*How to complete this task:*
Would you copy out each line of the records below that includes the word "değişimi"?

*Source data:*
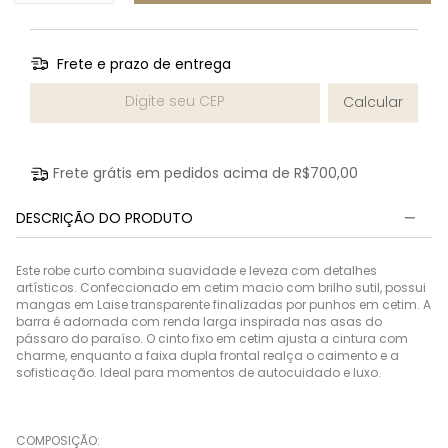
Frete e prazo de entrega
Entregas para o CEP:
Calcular
Frete grátis em pedidos acima de
R$700,00
DESCRIÇÃO DO PRODUTO
Este robe curto combina suavidade e leveza com detalhes
artísticos. Confeccionado em cetim macio com brilho sutil, possui
mangas em Laise transparente finalizadas por punhos em cetim. A
barra é adornada com renda larga inspirada nas asas do
pássaro do paraíso. O cinto fixo em cetim ajusta a cintura com
charme, enquanto a faixa dupla frontal realça o caimento e a
sofisticação. Ideal para momentos de autocuidado e luxo.
COMPOSIÇÃO:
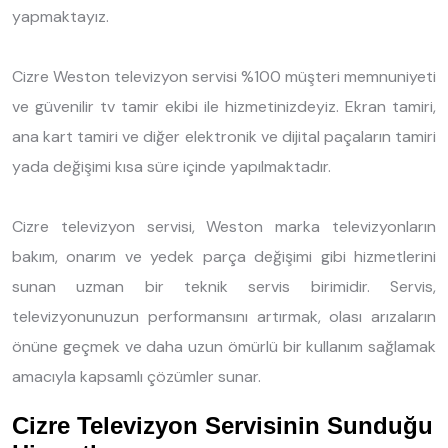
yapmaktayız.
Cizre Weston televizyon servisi %100 müşteri memnuniyeti
ve güvenilir tv tamir ekibi ile hizmetinizdeyiz. Ekran tamiri,
ana kart tamiri ve diğer elektronik ve dijital paçaların tamiri
yada değişimi kısa süre içinde yapılmaktadır.
Cizre televizyon servisi, Weston marka televizyonların
bakım, onarım ve yedek parça değişimi gibi hizmetlerini
sunan uzman bir teknik servis birimidir. Servis,
televizyonunuzun performansını artırmak, olası arızaların
önüne geçmek ve daha uzun ömürlü bir kullanım sağlamak
amacıyla kapsamlı çözümler sunar.
Cizre Televizyon Servisinin Sunduğu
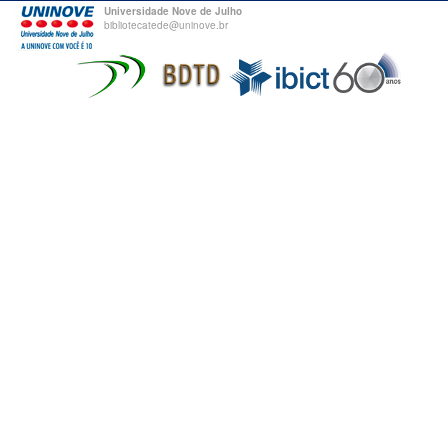
Universidade Nove de Julho
bibliotecatede@uninove.br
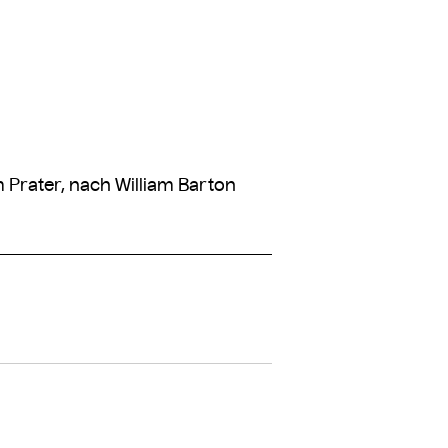
Prater, nach William Barton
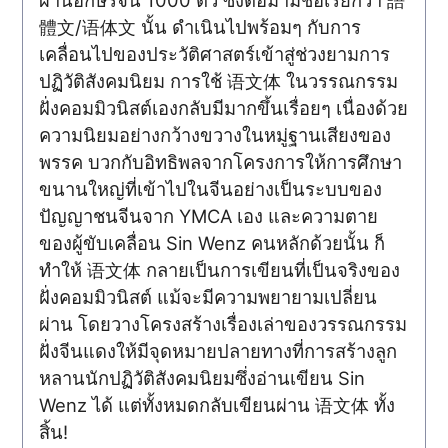
ผ่านอักษรจีน 1000 ตัว ซึ่งต่อมามีชื่อเรียกว่า 語
體文/语体文 นั้น ดำเนินไปพร้อมๆ กับการ
เคลื่อนไปของประวัติศาสตร์เข้าสู่ช่วงยามการ
ปฏิวัติสังคมนิยม การใช้ 语文体 ในวรรณกรรม
ฝั่งคอมมิวนิสต์เองกลับมีมากขึ้นเรื่อยๆ เนื่องด้วย
ความนิยมอย่างกว้างขวางในหมู่ฐานเสียงของ
พรรค บวกกับอิทธิพลจากโครงการให้การศึกษา
ขนานใหญ่ที่เข้าไปในจีนอย่างเป็นระบบของ
ปัญญาชนจีนจาก YMCA เอง และความตาย
ของผู้ขับเคลื่อน Sin Wenz คนหลักด้วยนั้น ก็
ทำให้ 语文体 กลายเป็นการเขียนที่เป็นจริงของ
ฝั่งคอมมิวนิสต์ แม้จะมีความพยายามเปลี่ยน
ผ่าน โดยวางโครงสร้างเรื่องเล่าของวรรณกรรม
ฝั่งจีนแดงให้มีจุดหมายปลายทางที่การสร้างลูก
หลานนักปฏิวัติสังคมนิยมซึ่งอ่านเขียน Sin
Wenz ได้ แต่ทั้งหมดกลับเขียนผ่าน 语文体 ทั้ง
สิ้น!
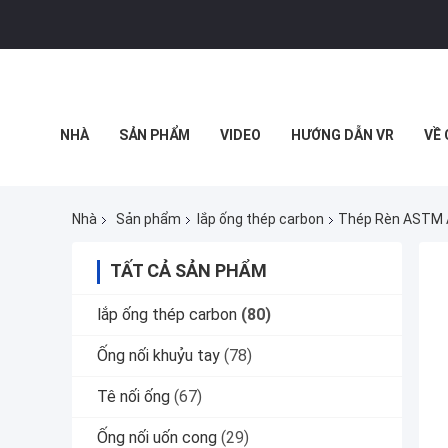
NHÀ
SẢN PHẨM
VIDEO
HƯỚNG DẪN VR
VỀ
TẤT CẢ CÁC TRƯỜNG HỢP
Nhà
Sản phẩm
lắp ống thép carbon
Thép Rèn ASTM A
TẤT CẢ SẢN PHẨM
lắp ống thép carbon
(80)
Ống nối khuỷu tay
(78)
Tê nối ống
(67)
Ống nối uốn cong
(29)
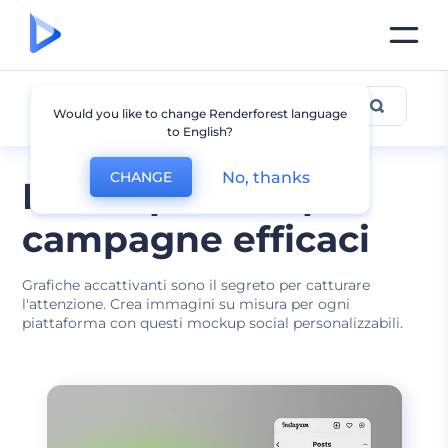
Mockup Social Media
Would you like to change Renderforest language
to English?
No, thanks
CHANGE
Mockup social per
campagne efficaci
Grafiche accattivanti sono il segreto per catturare
l'attenzione. Crea immagini su misura per ogni
piattaforma con questi mockup social personalizzabili.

*Response to the exercise:*
yada değişimi kısa süre içinde yapılmaktadır.
bakım, onarım ve yedek parça değişimi gibi hizmetlerini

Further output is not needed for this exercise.